Datastore Latency Analysis monitor

Unleash the power of System Center for vSphere and Hyper-V | Veeam Task Manager for Hyper-V

Datastore Latency Analysis monitor

Veeam Logoby nico.weytens » Tue May 27, 2014 9:42 am

Daily we get several alerts from the Datastore Latency Analysis monitor. We are bugging our storage team about them when we see a pattern, but they claim at their end everything is just fine, that we are exaggerating the problem. There would only be sporadic/short latency issues that can safely be ignored.

I've examined the Product Knowledge for this monitor, and the possible overrides, but I'd like some extra info.
The Product Knowledge summary:
This monitor tracks threshold breaches for the following metric: maxDeviceLatency - the highest of maxDeviceReadLatency and maxDeviceWriteLatency
This is a 'Top N' monitor - the top hosts reporting latency, and their I/O to this datastore, will be listed in the alert description.

Possible overrides, with their default values:
  • Instance Count 5
  • Num Samples 1
  • Threshold1 40
  • Threshold2 80
I figure the Instance Count of 5 stands for the Top N values in the alert, while the thresholds represent 40ms warning and 80ms critical level. I'm somewhat confused on the Num Samples value though... The sample interval isn't mentioned anywhere: not in the monitor, nor in the maxDeviceLatency/maxDeviceReadLatency/maxDeviceWriteLatency collection rules.

Am I correct to assume the interval is the value we've set in our VES webportal for collection interval of the collectors? The default is 5mins, but we have it on 10.
So if we'd set the Num Samples value to 2, the monitor would only spawn an alert when the threshold is breached over 2 consecutive collections, in our case 10mins apart.
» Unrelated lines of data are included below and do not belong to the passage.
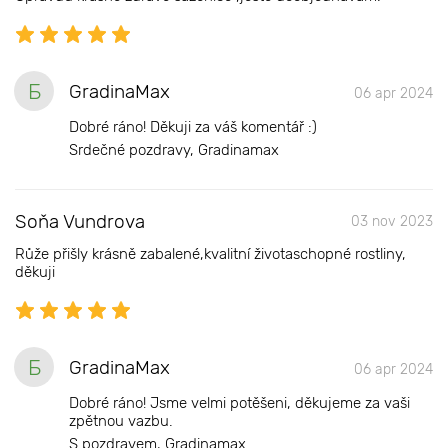
Б
GradinaMax
06 apr 2024
Dobré ráno! Děkuji za váš komentář :)
Srdečné pozdravy, Gradinamax
Soňa Vundrova
03 nov 2023
Růže přišly krásně zabalené,kvalitní životaschopné rostliny,
děkuji
Б
GradinaMax
06 apr 2024
Dobré ráno! Jsme velmi potěšeni, děkujeme za vaši
zpětnou vazbu.
S pozdravem, Gradinamax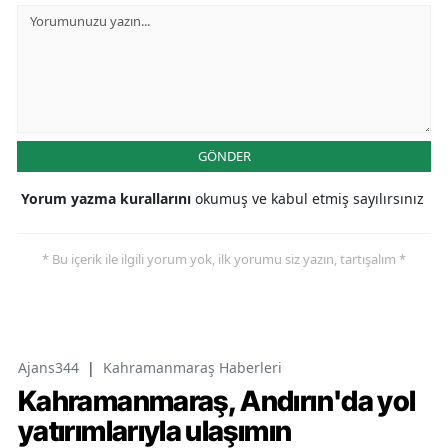
GÖNDER
Yorum yazma kurallarını
okumuş ve kabul etmiş sayılırsınız
* Bu içerik ile ilgili yorum yok, ilk yorumu siz yazın, tartışalım *
Ajans344
|
Kahramanmaraş Haberleri
Kahramanmaraş, Andırın'da yol
yatırımlarıyla ulaşımın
Any holes in my reasoning? :)
nico.weytens
Influencer
 
Posts: 17
Liked: 2 times
Joined: Mon Jul 02, 2012 8:30 am
Location: Belgium
Full Name: Nico Weytens

Re: Datastore Latency Analysis monitor

Veeam Logoby Alec King » Tue May 27, 2014 9:48 am

Hey Nico!

You are entirely correct :D

Num Samples defines how many over-threshold-triggers we need, before we generate an alert. And each sample is delivered on the poll schedule you defined in Veeam Extensions settings.

So if you override Num Samples to 2, then it will be 2 x 10 minutes = 20 minutes (in your configuration) before average latency generates an alert.

Cheers,
Alec
Alec King
Veeam Software
 
Posts: 700
Liked: 116 times
Joined: Sun Jan 01, 2006 1:01 am

Re: Datastore Latency Analysis monitor

Veeam Logoby nico.weytens » Tue May 27, 2014 10:38 am

alright, great :D

Still 2 remarks though...
1. isn't it 10mins apart, not 20? Because on a timeline it's sample-10min-sample-10min-sample-10min etc, I mean: 2 samples are 10mins apart
2. what do you mean with 'average' in before average latency generates an alert. This monitor doesn't make averages, does it? It samples taken breach the threshold, or they don't. No?
Or is the sample itself already an average from the 10min interval?
If the latter would be the case, then I don't see why our storage team can claim there are only short spikes. If an average latency over 10mins is over 40ms, then that's BAD!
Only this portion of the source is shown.